Se vogliamo smettere di usare lo smart working solo come “valvola di sfogo” nelle crisi, dobbiamo dotarci di un set minimo di indicatori. Alcuni esempi, molto concreti:

  1. Throughput di processo: numero di pratiche/istanze chiuse per settimana, per team e per tipologia (normalizzato).

  2. Lead time: tempo medio tra presa in carico e chiusura (con SLA espliciti).

  3. Qualità: tasso di rilavorazioni, errori, reclami, escalation.

  4. Collaborazione: tempi di risposta, esiti delle handover, numero di blocchi rimossi (non “ore in call”).

  5. Benessere e sostenibilità: assenteismo, turnover, engagement; e sì, anche km evitati e costi di trasferta evitati come indicatori accessori quando il tema è energia/mobilità. (Il punto non è “fare smart working per l’energia”, ma misurare anche quell’effetto quando esiste.)

Il quadro normativo e di prassi richiama inoltre temi cruciali: diritto alla disconnessione, formazione, strumenti idonei, tutela sicurezza. Tutti elementi che, se non governati, trasformano lo smart working in un’esperienza disfunzionale (always-on, isolamento, sovraccarico).


La mia esperienza “sul campo”: il costo invisibile della presenza

Lo dico da professionista che spesso viene chiamato in presenza per docenze e consulenze: la presenza è preziosa, ma ha un costo sistemico che raramente viene messo a bilancio in modo completo. Tempo di viaggio spesso superiore al tempo effettivo in aula, costi di trasferta (treno, carburante, autostrada), pernottamenti, logistica. E, soprattutto, una domanda che troppe volte non ci facciamo: la qualità del deliverable dipende davvero dalla presenza fisica o dalla chiarezza degli obiettivi e dalla misurazione dell’output? Quando l’organizzazione sa progettare lavoro per risultati, molti deliverable migliorano: più focus, meno interruzioni, più tracciabilità, più documentazione e riuso della conoscenza. È un tema di governance, non di romanticismo organizzativo.


Conclusione: serve un salto di governance, non l’ennesima “misura tampone”

Oggi stiamo tornando a parlare di lavoro agile perché costa troppo spostarsi e perché l’energia è tornata tema critico. Durante la pandemia lo abbiamo fatto perché non c’era alternativa.
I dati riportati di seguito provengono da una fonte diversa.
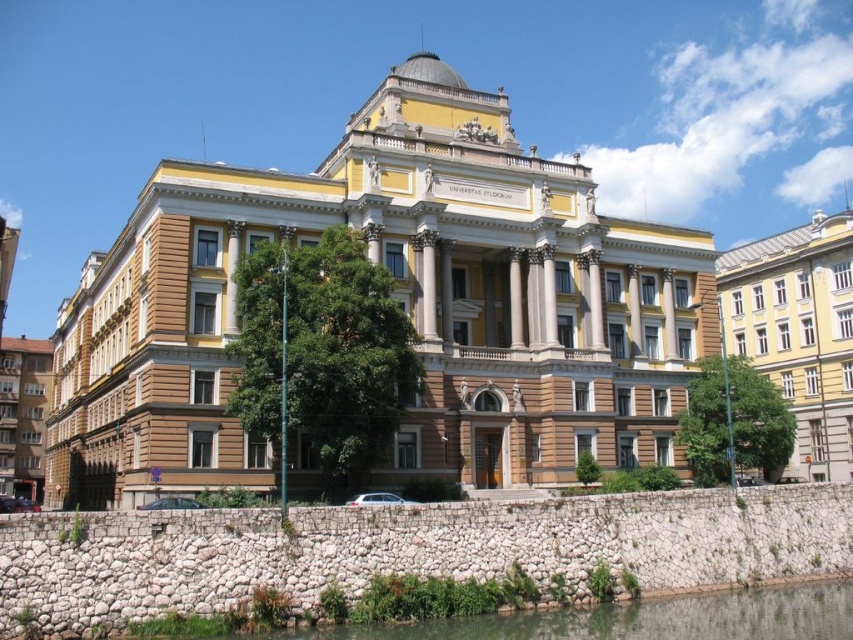 Question: Considering the relative positions of yellow matte building at right and clear water at lower center in the image provided, where is yellow matte building at right located with respect to clear water at lower center?

Choices:
 (A) above
 (B) below

Answer: (A)

Question: Among these objects, which one is nearest to the camera?

Choices:
 (A) yellow matte building at right
 (B) brown stone building at center

Answer: (B)

Question: Does yellow matte building at right have a smaller size compared to clear water at lower center?

Choices:
 (A) no
 (B) yes

Answer: (A)

Question: In this image, where is yellow matte building at right located relative to clear water at lower center?

Choices:
 (A) above
 (B) below

Answer: (A)

Question: Among these points, which one is nearest to the camera?

Choices:
 (A) (849, 237)
 (B) (408, 634)

Answer: (B)

Question: Among these points, which one is nearest to the camera?

Choices:
 (A) (849, 460)
 (B) (426, 262)

Answer: (B)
In entrambi i casi, lo smart working appare come scelta subita, non come scelta strategica.

Eppure le norme e gli strumenti ci dicono già cosa serve: accordi chiari, formazione, strumenti adeguati, responsabilità condivisa, attenzione a sicurezza e disconnessione. La vera sfida è culturale: passare da “ti vedo, quindi lavori” a “misuro obiettivi, quindi governiamo performance”. Finché non saremo capaci di progettare organizzazioni per processi e progetti, continueremo a riaprire il tema smart working solo quando “brucia” qualcosa. Ed è un peccato: perché potremmo ottenere più produttività, meno costi indiretti, migliore conciliazione e maggiore sostenibilità, senza rinunciare alla relazione in presenza—ma usandola in modo intenzionale e ad alto valore.